Von Chicago nach Champaign. Ein kalter, kristallklarer Morgen. Der Wetterbericht meldet Nordwind mit 25 Knoten. Sehr gut. Diese Brise wird mich nicht nur schnell nach Süden tragen, sondern auch von der kurzen Startbahn sicher abheben lassen. Der Flugplatz Merril C. Meigs ist klein und gefährlich. Er liegt auf einer schmalen Halbinsel dem Stadtzentrum von Chicago gegenüber. Ein Fehler im An- oder Abflug, und die Maschine stürzt ins schmutzige Wasser des Michigansees oder in eines der vielen Büros in den Wolkenkratzern am Ufer.

Dennoch ist es der verkehrsreichste Flughafen der Welt. Jede Sekunde starten und landen hier Dutzende Maschinen. Meist einmotorige Cessnas, aber auch Kampfflugzeuge, uralte Doppeldecker und Transportmaschinen. Sogar Jumbos haben es geschafft, auf dem knappen Asphaltstreifen zum Stehen zu kommen. Ein Wunder, das freilich nur am Computer vollbracht werden kann. Meigs Field ist der Heimathafen des Flugsimulators von Microsoft. Jeder, der zum ersten Mal dieses Programm laufen läßt, wird automatisch hierher katapultiert, in das Cockpit einer startbereiten Cessna 182 RG auf der Startbahn 36.

Das Programm ist ein Dauerbrenner. In fünfzehn Jahren sind bis heute über fünf Millionen Exemplare verkauft worden. Die neueste Version, der Flight Simulator 95 , ging seit der Markteinführung im Dezember 96 allein in Deutschland schon 150 000 mal über die Ladentheke.
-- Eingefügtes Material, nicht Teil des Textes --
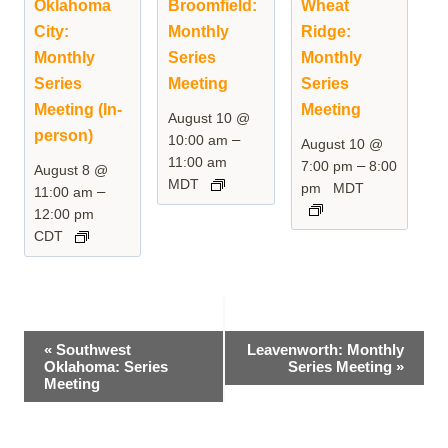
Oklahoma
Broomfield:
Wheat
City:
Monthly
Ridge:
Monthly
Series
Monthly
Series
Meeting
Series
Meeting (In-
Meeting
August 10 @
person)
–
10:00 am
August 10 @
11:00 am
–
7:00 pm
8:00
August 8 @
MDT
pm
MDT
–
11:00 am
12:00 pm
CDT
Event
«
Southwest
Leavenworth: Monthly
Oklahoma: Series
Series Meeting
»
Navigation
Meeting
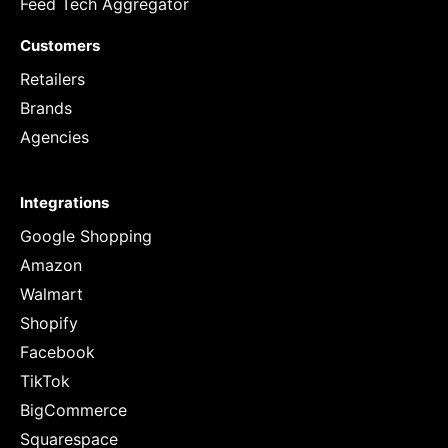
Feed Tech Aggregator
Customers
Retailers
Brands
Agencies
Integrations
Google Shopping
Amazon
Walmart
Shopify
Facebook
TikTok
BigCommerce
Squarespace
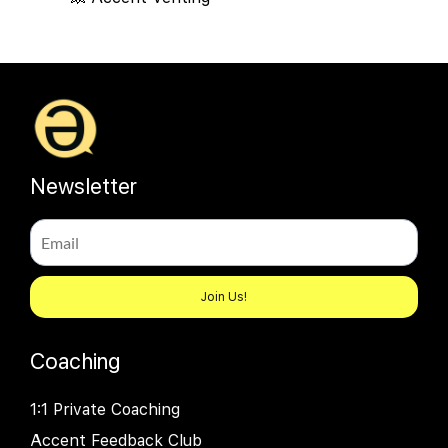
Newsletter
Join Us!
Coaching
1:1 Private Coaching
Accent Feedback Club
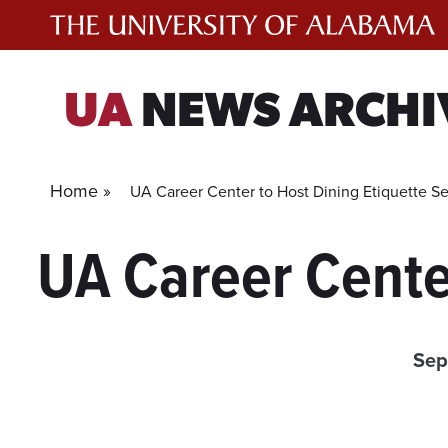
Skip
to
content
UA
NEWS ARCHI
Home »
UA Career Center to Host Dining Etiquette S
UA Career Cente
Sep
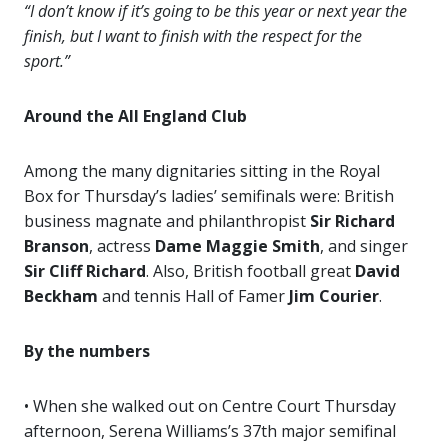
“I don’t know if it’s going to be this year or next year the
finish, but I want to finish with the respect for the
sport.”
Around the All England Club
Among the many dignitaries sitting in the Royal
Box for Thursday’s ladies’ semifinals were: British
business magnate and philanthropist
Sir Richard
Branson
, actress
Dame Maggie Smith
, and singer
Sir Cliff Richard
. Also, British football great
David
Beckham
and tennis Hall of Famer
Jim Courier
.
By the numbers
• When she walked out on Centre Court Thursday
afternoon, Serena Williams’s 37th major semifinal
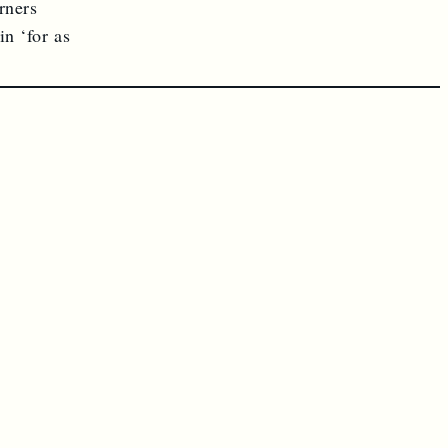
rners
n ‘for as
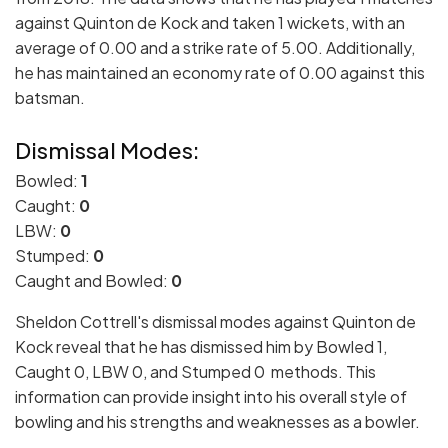
against Quinton de Kock and taken 1 wickets, with an
average of 0.00 and a strike rate of 5.00. Additionally,
he has maintained an economy rate of 0.00 against this
batsman.
Dismissal Modes:
Bowled:
1
Caught:
0
LBW:
0
Stumped:
0
Caught and Bowled:
0
Sheldon Cottrell's dismissal modes against Quinton de
Kock reveal that he has dismissed him by Bowled 1,
Caught 0, LBW 0, and Stumped 0 methods. This
information can provide insight into his overall style of
bowling and his strengths and weaknesses as a bowler.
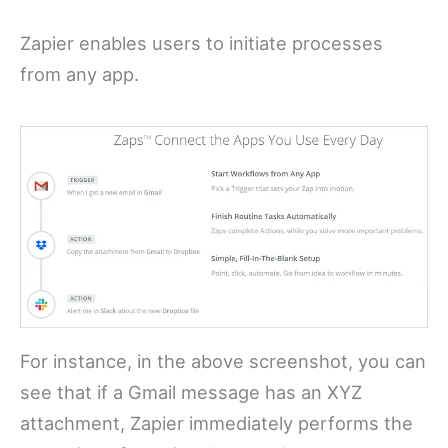
Zapier enables users to initiate processes
from any app.
For instance, in the above screenshot, you can
see that if a Gmail message has an XYZ
attachment, Zapier immediately performs the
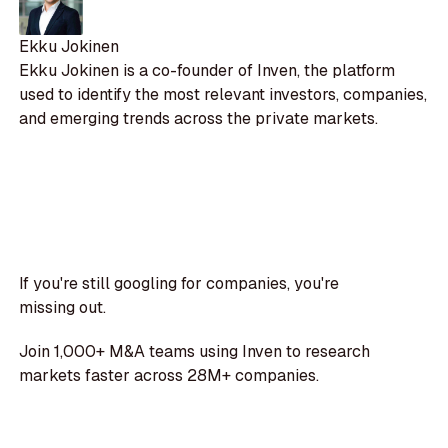
Ekku Jokinen
Ekku Jokinen is a co-founder of Inven, the platform
used to identify the most relevant investors, companies,
and emerging trends across the private markets.
If you're still googling for companies, you're
missing out.
Join 1,000+ M&A teams using Inven to research
markets faster across 28M+ companies.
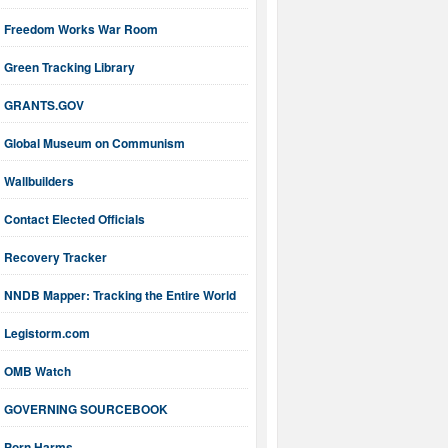
Freedom Works War Room
Green Tracking Library
GRANTS.GOV
Global Museum on Communism
Wallbuilders
Contact Elected Officials
Recovery Tracker
NNDB Mapper: Tracking the Entire World
Legistorm.com
OMB Watch
GOVERNING SOURCEBOOK
Porn Harms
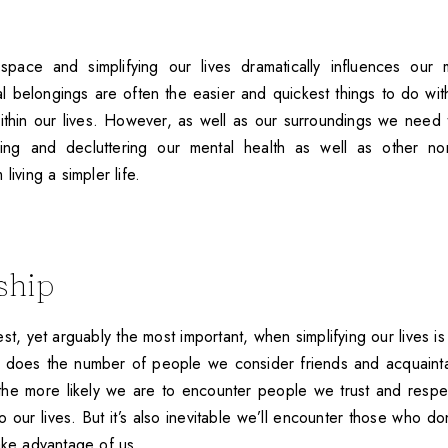
 space and simplifying our lives dramatically influences our 
al belongings are often the easier and quickest things to do wit
ithin our lives. However, as well as our surroundings we need 
fying and decluttering our mental health as well as other non
living a simpler life.
ship
t, yet arguably the most important, when simplifying our lives is
 does the number of people we consider friends and acquaint
 the more likely we are to encounter people we trust and resp
 to our lives. But it’s also inevitable we’ll encounter those who do
ake advantage of us.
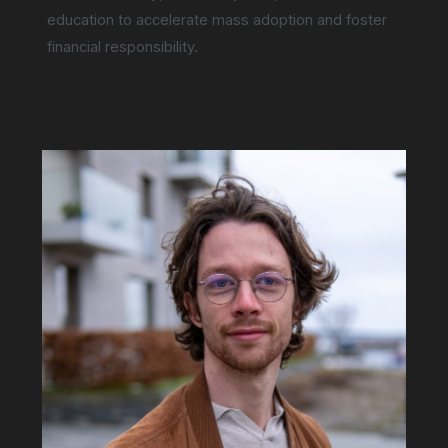
education to accelerate mass adoption and foster
financial responsibility.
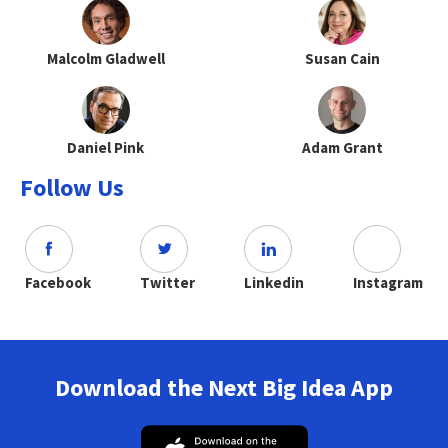
Malcolm Gladwell
Susan Cain
Daniel Pink
Adam Grant
Follow Us
Facebook
Twitter
Linkedin
Instagram
Download the Next Big Idea App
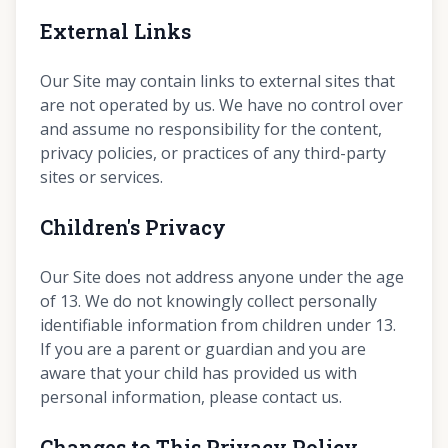
External Links
Our Site may contain links to external sites that
are not operated by us. We have no control over
and assume no responsibility for the content,
privacy policies, or practices of any third-party
sites or services.
Children's Privacy
Our Site does not address anyone under the age
of 13. We do not knowingly collect personally
identifiable information from children under 13.
If you are a parent or guardian and you are
aware that your child has provided us with
personal information, please contact us.
Changes to This Privacy Policy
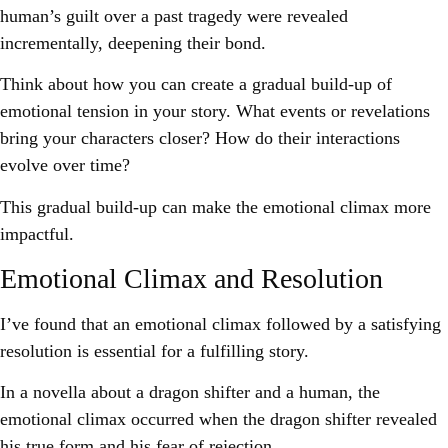
human’s guilt over a past tragedy were revealed
incrementally, deepening their bond.
Think about how you can create a gradual build-up of
emotional tension in your story. What events or revelations
bring your characters closer? How do their interactions
evolve over time?
This gradual build-up can make the emotional climax more
impactful.
Emotional Climax and Resolution
I’ve found that an emotional climax followed by a satisfying
resolution is essential for a fulfilling story.
In a novella about a dragon shifter and a human, the
emotional climax occurred when the dragon shifter revealed
his true form and his fear of rejection.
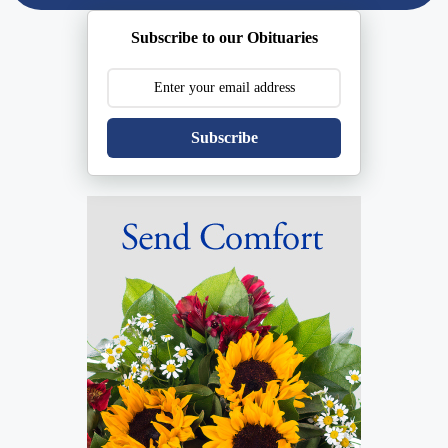
Subscribe to our Obituaries
Subscribe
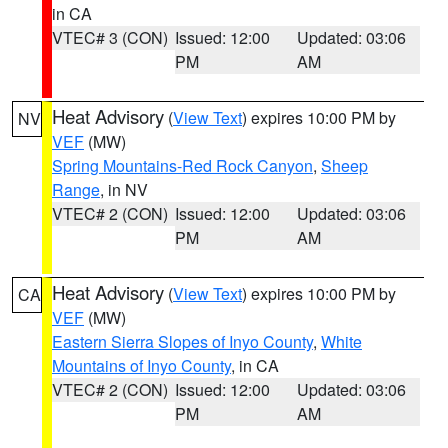
in CA
VTEC# 3 (CON)
Issued: 12:00
Updated: 03:06
PM
AM
Heat Advisory
(
View Text
) expires 10:00 PM by
NV
VEF
(MW)
Spring Mountains-Red Rock Canyon
,
Sheep
Range
, in NV
VTEC# 2 (CON)
Issued: 12:00
Updated: 03:06
PM
AM
Heat Advisory
(
View Text
) expires 10:00 PM by
CA
VEF
(MW)
Eastern Sierra Slopes of Inyo County
,
White
Mountains of Inyo County
, in CA
VTEC# 2 (CON)
Issued: 12:00
Updated: 03:06
PM
AM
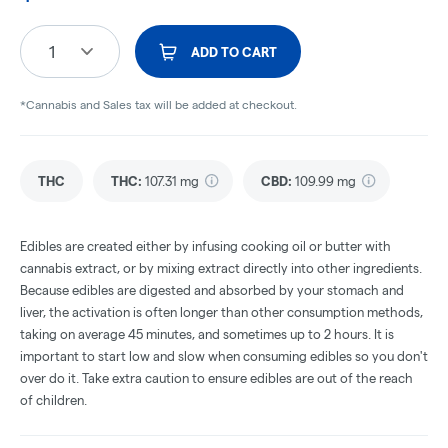
1
ADD TO CART
*Cannabis and Sales tax will be added at checkout.
THC
THC
:
107.31 mg
CBD
:
109.99 mg
Edibles are created either by infusing cooking oil or butter with
cannabis extract, or by mixing extract directly into other ingredients.
Because edibles are digested and absorbed by your stomach and
liver, the activation is often longer than other consumption methods,
taking on average 45 minutes, and sometimes up to 2 hours. It is
important to start low and slow when consuming edibles so you don't
over do it. Take extra caution to ensure edibles are out of the reach
of children.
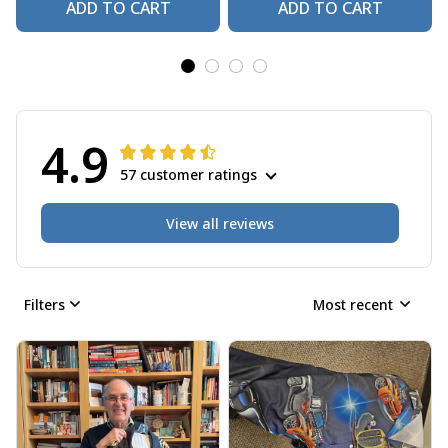
ADD TO CART
ADD TO CART
4.9
57 customer ratings
View all reviews
Filters
Most recent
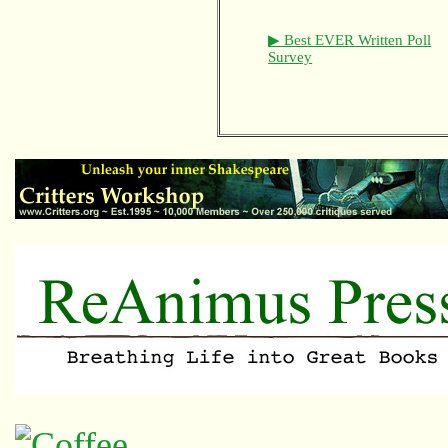
▶ Best EVER Written Poll
Survey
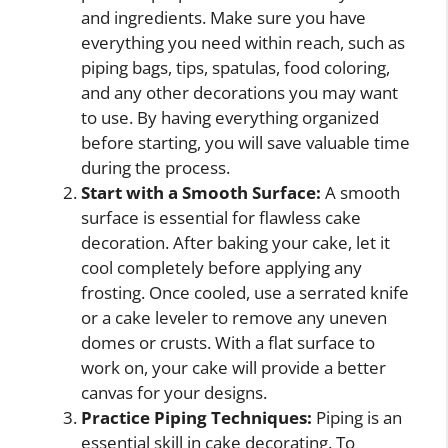
and ingredients. Make sure you have
everything you need within reach, such as
piping bags, tips, spatulas, food coloring,
and any other decorations you may want
to use. By having everything organized
before starting, you will save valuable time
during the process.
Start with a Smooth Surface:
A smooth
surface is essential for flawless cake
decoration. After baking your cake, let it
cool completely before applying any
frosting. Once cooled, use a serrated knife
or a cake leveler to remove any uneven
domes or crusts. With a flat surface to
work on, your cake will provide a better
canvas for your designs.
Practice Piping Techniques:
Piping is an
essential skill in cake decorating. To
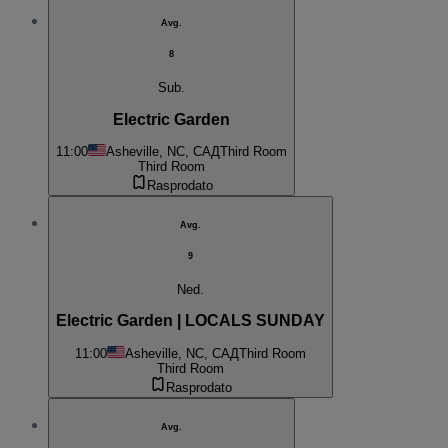
Avg.
8
Sub.
Electric Garden
11:00
Asheville, NC, САД
Third Room
Third Room
Rasprodato
Avg.
9
Ned.
Electric Garden | LOCALS SUNDAY
11:00
Asheville, NC, САД
Third Room
Third Room
Rasprodato
Avg.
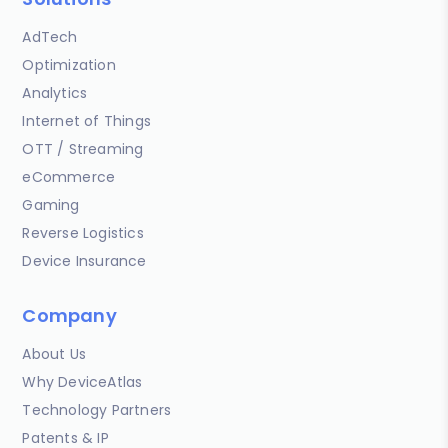
AdTech
Optimization
Analytics
Internet of Things
OTT / Streaming
eCommerce
Gaming
Reverse Logistics
Device Insurance
Company
About Us
Why DeviceAtlas
Technology Partners
Patents & IP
Dabei bietet er ein denkbar geruhsames Vergnügen. Man reißt nicht unentwegt am Joystick herum und schießt Feinde ab wie bei anderen Simulatoren. Statt dessen darf man dahinfliegen über eine ziemlich realistische Landschaft mit Gebäuden, Straßen und Brücken, und wie in einem echten Flugzeug gibt es jede Menge Knöpfe, Schieber und Hebel zu betätigen: Der Kreiselkompaß muß auf den Magnetkompaß geeicht, die Landescheinwerfer müssen eingeschaltet, die Tankwahlschalter überprüft werden. Es ist diese Kombination aus touristischem Spaß und fliegerischer Genauigkeit, der sich die Beliebtheit des Flight Simulator verdankt.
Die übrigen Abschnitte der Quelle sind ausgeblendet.